La Costituzione tradita
Senza una riscoperta di un nuovo umanesimo non si potranno sovvertire i rapporti di forza.
Il dibattito politico nel nostro Paese è sempre più concentrato su armi, guerre, riarmo, missili, nucleare, quindi su prospettive certe di dolore, sofferenze, morti, vittime, devastazioni ambientali e disastri economici e sociali. Tutto questo sempre perché il dominio e gli interessi di pochi debbono prevalere sulle sofferenze di molti.
Continuano a raccontare che il liberismo, il capitalismo e il denaro siano la strada che porta alla felicità. Forse di pochi, ma non certo di tutti. Eppure la nostra Costituzione, con una forte etica pubblica ma soprattutto con il diritto, ci ha indicato sin dal 1948, la vera strada per il pieno sviluppo della persona umana e per la giustizia sociale, economica ed ambientale.
È scritto che la nostra Repubblica, fondata sul lavoro, ripudia la guerra, eppure chi governa (dal PRIMO all' ultimo), senza scrupoli spende più soldi in armi che in ricerca per prevenire le malattie e per le cure per garantire la salute a tutti e non solo ai più abbienti.
È scritto nero su bianco che l’Italia ripudia la guerra come mezzo di risoluzione delle controversie internazionali ed invece i nostri governanti (dal PRIMO all'ultimo) sostengono chi commette un genocidio, o almeno si adoperano (quota parte) perché ciò accada.
È scritto che la Repubblica promuove la ricerca scientifica eppure nei bilanci approvati da governi e parlamenti negli ultimi decenni ci sono più soldi per la difesa anziché per ricerca e salute.
Il diritto alla salute per tutti (art. 32) e uguaglianza senza distinzioni, sono solo una chimera.

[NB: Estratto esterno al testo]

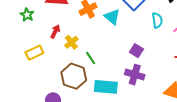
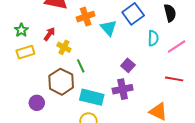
green star: (27, 15) -> (21, 30), moved
yellow cross: (71, 42) -> (64, 47), turned -32
purple cross: (135, 75) -> (123, 89), turned -36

È scritto che la repubblica tutela l’ambiente, la biodiversità, gli ecosistemi, gli animali, eppure si consentono attività produttive e si approvano provvedimenti normativi che devastano salute ed ambiente.
Sta aumentando sempre di più la violenza nelle città, eppure non si investe e non si agisce in maniera adeguata nemmeno sul disagio sociale e psichico delle persone, soprattutto dei più giovani, perché la salute mentale è come se fosse un lusso e si è fatto sempre di meno negli ultimi anni.
Non si ha la volontà politica di comprendere che cosa accade davvero nella nostra società. Politicanti di scarsa o nulla levatura sono chiusi nella loro bolla politica dell’estetica della vacua apparenza.
Si segue un modello economico, sociale e politico tutto fondato sul potere, sul denaro, sull’avere, sulla legge del più forte, sull’io, sulla prevalenza del capitale sul lavoro. Modello politico sul quale ripiegano il diritto tradendo la Costituzione: il diritto illegittimo contro il diritto costituzionale.
Serve un nuovo Umanesimo.
Lo slancio va trovato nel cuore, nella testa, nello spirito. Solo affrontando in modo netto e coraggioso i temi costituzionali, l’etica pubblica, un modello sociale ed economico totalmente diverso, si potrà finalmente cambiare rotta non andando quindi a cadere nell’abisso dell’umanità.
Il nostro Paese vive ripiegato su se stesso, adagiato sul voto in delega al meno peggio, rassegnato alle diverse sfumature di grigio, quando invece la Costituzione ci obbliga a non essere indifferenti e a non mollare, ci dà il compito di rimuovere gli ostacoli.
È quindi ora di dire basta a questa deriva morale ed umana, perché la ribellione alle ingiustizie è un dovere costituzionale che deve anche fare i conti con un potere che usa il potere per abusare del potere e per reprimere ogni anelito costituzionale di verità e giustizia.